◆ **Exercise aim**:
In your copy, include every record exactly and no pictures.
═══ Data records ═══
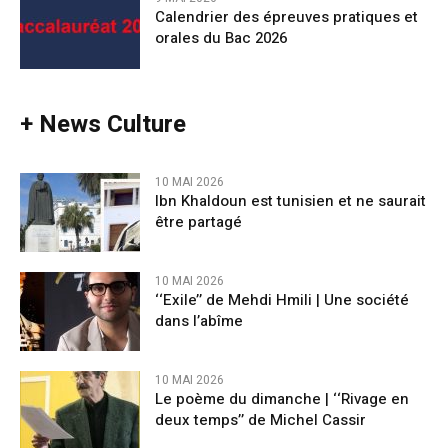
Calendrier des épreuves pratiques et
orales du Bac 2026
+ News Culture
10 MAI 2026
Ibn Khaldoun est tunisien et ne saurait
être partagé
10 MAI 2026
‘‘Exile’’ de Mehdi Hmili | Une société
dans l’abîme
10 MAI 2026
Le poème du dimanche | ‘‘Rivage en
deux temps’’ de Michel Cassir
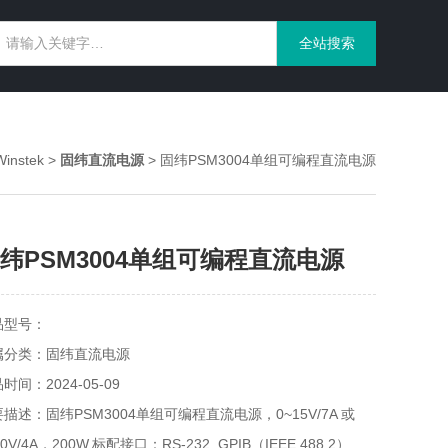
nstek
>
固纬直流电源
> 固纬PSM3004单组可编程直流电源
纬PSM3004单组可编程直流电源
品型号：
属分类：固纬直流电源
时间：2024-05-09
描述：固纬PSM3004单组可编程直流电源，0~15V/7A 或
30V/4A，200W,标配接口：RS-232, GPIB（IEEE 488.2）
═══
◆ **Solution for this exercise**:
Calendrier des épreuves pratiques et
orales du Bac 2026
+ News Culture
10 MAI 2026
Ibn Khaldoun est tunisien et ne saurait
être partagé
10 MAI 2026
‘‘Exile’’ de Mehdi Hmili | Une société
dans l’abîme
10 MAI 2026
Le poème du dimanche | ‘‘Rivage en
deux temps’’ de Michel Cassir
nstek
>
固纬直流电源
> 固纬PSM3004单组可编程直流电源
纬PSM3004单组可编程直流电源
品型号：
属分类：固纬直流电源
时间：2024-05-09
描述：固纬PSM3004单组可编程直流电源，0~15V/7A 或
30V/4A，200W,标配接口：RS-232, GPIB（IEEE 488.2）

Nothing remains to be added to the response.